Upstream, the company’s investor group holds a 19.99% interest, while the government’s Petromin oil and gas company owns 22.5%. InterOil would like to bring in farm-in partners for a 35% share of upstream operations. After farm-ins, the investor group would hold 12.5%, InterOil, 30% and the government would retain its 22.5%.

At the midstream level, InterOil currently holds 52.5% and its Pacific LNG arm holds the remaining 47.5%. Assuming approval of the stripping plant, LNG plant and pipelines, the Pacific LNG share would drop to 12.5%, InterOil would retain 25%, Petromin would hold 10%, farm-in partners would control 42.5%, with the remaining 10% to be determined.

LNG competition

The LNG plant is the key to midstream operations. Once the company obtains government approval, InterOil and its investors must find a market for the output. It will compete for customers with the proposed nearby PNG LNG plant supplied from ExxonMobil’s Hides Field, also in the Papua New Guinea highlands, but a significant distance north of the Elk-Antelope installation.
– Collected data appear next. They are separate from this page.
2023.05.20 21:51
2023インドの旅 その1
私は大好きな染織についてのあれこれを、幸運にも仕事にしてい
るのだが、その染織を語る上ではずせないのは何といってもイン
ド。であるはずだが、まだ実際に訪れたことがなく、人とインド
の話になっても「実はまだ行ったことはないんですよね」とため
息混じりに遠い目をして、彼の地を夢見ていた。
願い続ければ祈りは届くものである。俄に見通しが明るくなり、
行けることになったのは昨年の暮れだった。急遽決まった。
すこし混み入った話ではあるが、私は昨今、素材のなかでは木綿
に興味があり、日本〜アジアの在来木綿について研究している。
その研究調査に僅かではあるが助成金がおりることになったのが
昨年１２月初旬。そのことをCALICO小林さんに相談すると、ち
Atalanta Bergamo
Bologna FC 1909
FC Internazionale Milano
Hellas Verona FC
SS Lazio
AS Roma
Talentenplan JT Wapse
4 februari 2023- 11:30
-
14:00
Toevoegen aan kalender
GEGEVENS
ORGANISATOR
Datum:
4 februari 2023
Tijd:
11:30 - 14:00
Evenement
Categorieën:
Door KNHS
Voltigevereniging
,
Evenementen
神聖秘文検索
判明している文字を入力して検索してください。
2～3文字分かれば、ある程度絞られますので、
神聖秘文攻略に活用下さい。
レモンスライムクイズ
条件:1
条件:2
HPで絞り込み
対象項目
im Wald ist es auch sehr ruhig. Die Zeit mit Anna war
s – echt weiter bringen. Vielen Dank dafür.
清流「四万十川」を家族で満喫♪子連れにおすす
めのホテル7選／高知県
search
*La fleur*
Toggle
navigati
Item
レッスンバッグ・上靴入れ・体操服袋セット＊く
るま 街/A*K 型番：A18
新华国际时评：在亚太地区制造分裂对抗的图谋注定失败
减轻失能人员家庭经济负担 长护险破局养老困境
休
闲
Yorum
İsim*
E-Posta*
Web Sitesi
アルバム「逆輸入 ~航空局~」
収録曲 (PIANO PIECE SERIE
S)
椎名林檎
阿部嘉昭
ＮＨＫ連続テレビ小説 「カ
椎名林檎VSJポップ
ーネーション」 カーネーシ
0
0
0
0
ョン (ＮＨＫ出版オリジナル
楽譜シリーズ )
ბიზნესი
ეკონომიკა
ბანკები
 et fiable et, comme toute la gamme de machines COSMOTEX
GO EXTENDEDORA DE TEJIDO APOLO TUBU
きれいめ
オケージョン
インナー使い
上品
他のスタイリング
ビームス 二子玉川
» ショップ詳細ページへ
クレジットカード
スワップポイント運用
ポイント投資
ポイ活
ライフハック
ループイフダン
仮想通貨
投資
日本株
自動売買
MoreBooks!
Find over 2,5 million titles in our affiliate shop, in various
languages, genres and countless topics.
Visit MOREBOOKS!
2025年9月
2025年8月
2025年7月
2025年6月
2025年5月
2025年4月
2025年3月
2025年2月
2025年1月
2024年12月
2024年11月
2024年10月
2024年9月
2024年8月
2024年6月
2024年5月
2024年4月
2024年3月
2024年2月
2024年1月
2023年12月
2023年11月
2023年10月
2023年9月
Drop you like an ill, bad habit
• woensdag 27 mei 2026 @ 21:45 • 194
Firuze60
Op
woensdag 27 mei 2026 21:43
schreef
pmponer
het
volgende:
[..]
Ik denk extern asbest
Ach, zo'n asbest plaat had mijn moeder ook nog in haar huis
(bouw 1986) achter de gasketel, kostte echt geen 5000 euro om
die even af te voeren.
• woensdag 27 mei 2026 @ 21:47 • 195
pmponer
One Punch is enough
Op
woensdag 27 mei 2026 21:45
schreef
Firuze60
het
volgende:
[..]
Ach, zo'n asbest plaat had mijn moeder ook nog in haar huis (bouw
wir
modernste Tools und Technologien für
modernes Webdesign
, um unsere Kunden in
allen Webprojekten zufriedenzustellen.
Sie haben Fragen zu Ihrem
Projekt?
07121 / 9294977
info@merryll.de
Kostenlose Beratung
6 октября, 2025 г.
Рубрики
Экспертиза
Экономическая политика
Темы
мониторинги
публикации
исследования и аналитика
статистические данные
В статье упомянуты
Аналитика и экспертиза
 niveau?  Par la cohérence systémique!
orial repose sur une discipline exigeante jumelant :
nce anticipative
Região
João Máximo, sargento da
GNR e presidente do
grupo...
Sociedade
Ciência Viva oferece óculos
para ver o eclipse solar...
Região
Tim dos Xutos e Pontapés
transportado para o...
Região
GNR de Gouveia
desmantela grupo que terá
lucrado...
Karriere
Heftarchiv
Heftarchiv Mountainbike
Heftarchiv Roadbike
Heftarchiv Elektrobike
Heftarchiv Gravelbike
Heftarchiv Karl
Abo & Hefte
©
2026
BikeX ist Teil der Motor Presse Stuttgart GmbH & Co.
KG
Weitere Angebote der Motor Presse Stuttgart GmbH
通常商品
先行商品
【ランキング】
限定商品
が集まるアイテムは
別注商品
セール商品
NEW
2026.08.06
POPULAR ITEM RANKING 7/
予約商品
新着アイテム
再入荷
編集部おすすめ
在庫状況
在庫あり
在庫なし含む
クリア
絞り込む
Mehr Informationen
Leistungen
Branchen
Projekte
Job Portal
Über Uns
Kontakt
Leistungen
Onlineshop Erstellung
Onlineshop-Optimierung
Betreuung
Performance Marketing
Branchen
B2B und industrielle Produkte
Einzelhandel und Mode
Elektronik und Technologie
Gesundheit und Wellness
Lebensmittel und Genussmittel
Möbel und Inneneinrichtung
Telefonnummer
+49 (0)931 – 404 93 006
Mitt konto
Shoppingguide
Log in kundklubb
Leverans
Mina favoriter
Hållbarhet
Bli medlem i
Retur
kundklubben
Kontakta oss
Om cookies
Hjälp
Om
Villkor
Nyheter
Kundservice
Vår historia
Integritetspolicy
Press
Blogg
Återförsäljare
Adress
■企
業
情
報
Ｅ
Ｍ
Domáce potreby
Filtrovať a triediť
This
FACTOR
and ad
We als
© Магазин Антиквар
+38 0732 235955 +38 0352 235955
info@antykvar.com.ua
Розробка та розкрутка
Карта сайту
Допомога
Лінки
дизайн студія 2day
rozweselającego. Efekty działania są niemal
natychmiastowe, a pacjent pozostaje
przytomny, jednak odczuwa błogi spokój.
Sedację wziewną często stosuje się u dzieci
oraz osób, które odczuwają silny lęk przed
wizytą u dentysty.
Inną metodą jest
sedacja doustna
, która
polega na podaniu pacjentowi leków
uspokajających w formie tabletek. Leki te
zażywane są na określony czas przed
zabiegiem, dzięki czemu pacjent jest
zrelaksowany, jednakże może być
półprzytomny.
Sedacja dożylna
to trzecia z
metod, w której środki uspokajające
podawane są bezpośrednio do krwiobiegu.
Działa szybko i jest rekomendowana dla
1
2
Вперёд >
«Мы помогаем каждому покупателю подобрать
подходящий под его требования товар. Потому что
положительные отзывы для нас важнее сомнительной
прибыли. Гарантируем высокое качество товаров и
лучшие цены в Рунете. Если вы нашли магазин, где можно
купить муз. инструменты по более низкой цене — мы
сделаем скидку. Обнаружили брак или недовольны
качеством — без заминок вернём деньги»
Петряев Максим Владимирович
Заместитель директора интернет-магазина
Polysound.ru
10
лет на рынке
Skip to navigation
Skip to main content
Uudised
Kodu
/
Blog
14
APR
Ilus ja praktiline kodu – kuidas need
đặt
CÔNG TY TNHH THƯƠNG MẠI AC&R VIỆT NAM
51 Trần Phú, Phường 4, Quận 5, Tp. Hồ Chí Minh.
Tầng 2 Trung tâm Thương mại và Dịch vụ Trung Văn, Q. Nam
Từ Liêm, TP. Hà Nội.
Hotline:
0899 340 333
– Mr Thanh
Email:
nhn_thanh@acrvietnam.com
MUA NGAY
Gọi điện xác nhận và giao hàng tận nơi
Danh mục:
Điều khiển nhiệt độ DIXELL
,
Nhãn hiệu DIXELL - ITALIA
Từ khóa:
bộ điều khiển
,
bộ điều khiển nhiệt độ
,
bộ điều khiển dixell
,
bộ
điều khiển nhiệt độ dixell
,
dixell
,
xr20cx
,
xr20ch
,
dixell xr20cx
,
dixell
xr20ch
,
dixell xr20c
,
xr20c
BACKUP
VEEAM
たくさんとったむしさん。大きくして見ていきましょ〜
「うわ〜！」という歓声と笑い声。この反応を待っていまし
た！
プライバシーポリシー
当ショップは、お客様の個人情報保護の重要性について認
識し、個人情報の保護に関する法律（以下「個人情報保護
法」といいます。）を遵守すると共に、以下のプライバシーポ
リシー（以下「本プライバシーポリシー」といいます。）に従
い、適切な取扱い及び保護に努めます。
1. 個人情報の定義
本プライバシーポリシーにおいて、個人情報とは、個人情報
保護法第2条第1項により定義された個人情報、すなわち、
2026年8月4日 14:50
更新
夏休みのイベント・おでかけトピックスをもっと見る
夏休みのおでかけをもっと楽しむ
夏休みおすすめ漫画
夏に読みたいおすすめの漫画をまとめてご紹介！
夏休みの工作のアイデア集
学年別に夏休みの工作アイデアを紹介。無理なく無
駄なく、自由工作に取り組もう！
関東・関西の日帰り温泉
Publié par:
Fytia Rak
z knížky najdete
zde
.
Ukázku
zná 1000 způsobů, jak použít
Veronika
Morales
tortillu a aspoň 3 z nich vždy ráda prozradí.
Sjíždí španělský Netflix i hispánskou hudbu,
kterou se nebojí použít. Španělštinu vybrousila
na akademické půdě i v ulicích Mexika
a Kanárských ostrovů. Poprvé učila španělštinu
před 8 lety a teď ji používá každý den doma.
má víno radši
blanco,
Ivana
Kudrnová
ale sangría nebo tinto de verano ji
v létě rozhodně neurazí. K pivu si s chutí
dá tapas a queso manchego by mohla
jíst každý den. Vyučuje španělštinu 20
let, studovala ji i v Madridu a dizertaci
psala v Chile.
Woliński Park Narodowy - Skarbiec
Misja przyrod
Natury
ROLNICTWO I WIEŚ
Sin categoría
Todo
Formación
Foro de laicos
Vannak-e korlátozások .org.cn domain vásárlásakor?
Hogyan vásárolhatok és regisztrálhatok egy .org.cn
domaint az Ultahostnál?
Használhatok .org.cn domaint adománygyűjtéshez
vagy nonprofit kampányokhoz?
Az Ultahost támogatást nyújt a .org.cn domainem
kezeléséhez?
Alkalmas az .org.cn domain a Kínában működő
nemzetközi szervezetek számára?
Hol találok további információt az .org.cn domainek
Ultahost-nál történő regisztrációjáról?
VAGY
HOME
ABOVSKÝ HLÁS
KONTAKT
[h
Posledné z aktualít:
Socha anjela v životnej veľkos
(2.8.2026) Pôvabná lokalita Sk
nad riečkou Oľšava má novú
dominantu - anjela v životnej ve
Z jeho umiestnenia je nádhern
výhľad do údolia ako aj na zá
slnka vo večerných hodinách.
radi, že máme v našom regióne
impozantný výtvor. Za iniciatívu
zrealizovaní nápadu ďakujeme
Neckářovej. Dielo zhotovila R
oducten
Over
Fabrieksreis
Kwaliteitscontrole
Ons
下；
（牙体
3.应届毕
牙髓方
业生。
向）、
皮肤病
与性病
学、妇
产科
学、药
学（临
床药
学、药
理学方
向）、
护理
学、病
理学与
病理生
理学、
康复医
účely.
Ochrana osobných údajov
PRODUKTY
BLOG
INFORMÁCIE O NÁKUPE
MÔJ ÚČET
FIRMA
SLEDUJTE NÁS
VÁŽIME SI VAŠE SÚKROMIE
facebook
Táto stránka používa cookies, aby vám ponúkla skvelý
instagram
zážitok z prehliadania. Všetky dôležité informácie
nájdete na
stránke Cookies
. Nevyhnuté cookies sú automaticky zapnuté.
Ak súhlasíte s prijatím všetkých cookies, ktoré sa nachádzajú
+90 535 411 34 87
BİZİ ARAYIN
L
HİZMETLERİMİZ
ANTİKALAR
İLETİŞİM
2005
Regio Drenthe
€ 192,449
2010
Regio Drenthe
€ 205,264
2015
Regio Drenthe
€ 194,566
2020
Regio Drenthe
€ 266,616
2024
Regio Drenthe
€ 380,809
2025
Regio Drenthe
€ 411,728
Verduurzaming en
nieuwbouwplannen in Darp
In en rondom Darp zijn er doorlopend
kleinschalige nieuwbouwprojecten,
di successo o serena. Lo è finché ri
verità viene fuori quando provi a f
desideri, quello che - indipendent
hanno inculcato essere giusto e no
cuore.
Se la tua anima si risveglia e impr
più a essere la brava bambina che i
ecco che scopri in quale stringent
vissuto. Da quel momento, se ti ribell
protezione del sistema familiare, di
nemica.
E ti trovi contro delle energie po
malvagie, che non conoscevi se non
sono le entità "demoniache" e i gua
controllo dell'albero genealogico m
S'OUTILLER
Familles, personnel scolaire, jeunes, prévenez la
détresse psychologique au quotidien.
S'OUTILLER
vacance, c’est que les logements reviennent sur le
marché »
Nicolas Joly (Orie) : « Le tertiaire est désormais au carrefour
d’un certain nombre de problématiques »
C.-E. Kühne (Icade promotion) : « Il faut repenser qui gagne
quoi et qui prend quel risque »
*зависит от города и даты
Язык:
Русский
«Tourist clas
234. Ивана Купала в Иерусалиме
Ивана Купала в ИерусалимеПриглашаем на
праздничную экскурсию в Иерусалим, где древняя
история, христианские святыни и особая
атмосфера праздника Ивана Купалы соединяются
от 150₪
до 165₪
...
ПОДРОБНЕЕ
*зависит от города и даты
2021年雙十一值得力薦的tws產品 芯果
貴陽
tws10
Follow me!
ExxonMobil had planned to build a pipeline from Hides and nearby fields to the east coast of Australia, but that plan fell through when the company couldn’t find enough buyers. It switched to the $11-billion LNG solution as the alternative, and recently obtained funding from the U.S. Ex-Im Bank.

Antelope

At least one other company, P3 Global Energy Co. Ltd. of Thailand, with properties purchased from a group of Australia companies, also wants to build an $11-billion LNG plant.

If all goes well, InterOil would like to move its first shipment of LNG from its first train in 2015 and begin shipments from the second train a year later. The company would produce more than 82 million barrels of oil equivalent a year in liquids and gas from 2016 through at least 2024.

The plan, at least initially, involves just the resources InterOil has found to date on its Petroleum Prospecting License (PPL) 238. That license area contains other prospects also named after animals—Mountain Lion, Bighorn, Wolverine, Elephant, etc.

To the west, PPL 237 contains additional InterOil prospects named after real and imaginary prehistoric beasts—Pteranodon, Brontosaurus, T Rex, Seismosauros, etc. To the east, PPL 236 contains prospects named for fish.

In all, InterOil has 40 additional prospects on its property that it wants to investigate.